MachineGhost wrote:
moda0306 wrote:
Please explain to me how the fed's balance sheet should be viewed in a vacuum, and not as intermingled with both the treasury and even in some ways with the broader economy?
Please explain how the fed is "leveraged 50-to-1."
I'm actually saying the Fed is
not a vacuum, but MR Post-Keynesians like Cullen treat it as such with their flippant inside-the-box dismissals.
The Fed's balance sheet is $3 trillion. Total capital is $55 billion. 3000 / 55 = 55x. Duration is 8 years. A 1% move in rates wipes out $250 billion. There is no marking to market, but do you believe currency holders are that stupid? It seemed to work for the banks, though.
The other problem is the Fed could crowd out private savings if it gobbles up all the Treasuries to repair its balance sheet.
CR views the fed for what it is, IMO, an entity tightly intermingled with "private" banks and the treasury/congress. The $3 Trillion in base money is simply listed as a "liability" on the fed's balance sheet. Last I checked, the fed owned about 10% of our debt, which puts it at 1.5 Trillion. That doesn't even count MBS's. I don't know what you claim is "capital," though. Where did the $55 billion come from?

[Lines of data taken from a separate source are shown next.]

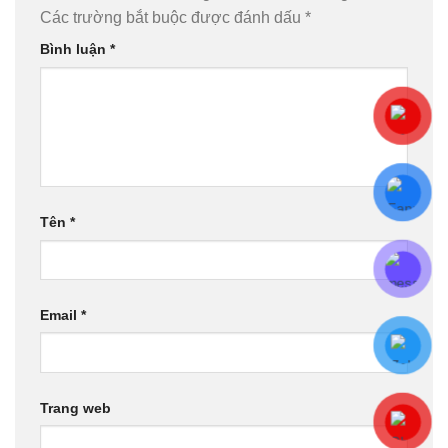
Các trường bắt buộc được đánh dấu
*
Bình luận
*
Tên
*
Email
*
Trang web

Either way, it's just accounting gimmicks until you look at how this all interacts with the broader economy. Do you really think that the value of our currency is built on a balance sheet of only one piece of the money-creation pie denominated in that very currency? I mean they pay their profits to the treasury... is it so hard to imagine tha if they run a "loss" that they'll be replenished by the same entity?
Is the fed really "crowding out private savings?" Both dollas themselves and bonds are both "savings." One just happens to pay interest. I think we would agree that QE results in a fall in interest rates, and that this might make saving less enticing, but this has to be viewed in the context of the fact that in our current fiat world, interest on treasuries is simply a price floor to help control lending, not a government funding mechanism.
"Men did not make the earth. It is the value of the improvements only, and not the earth itself, that is individual property. Every proprietor owes to the community a ground rent for the land which he holds."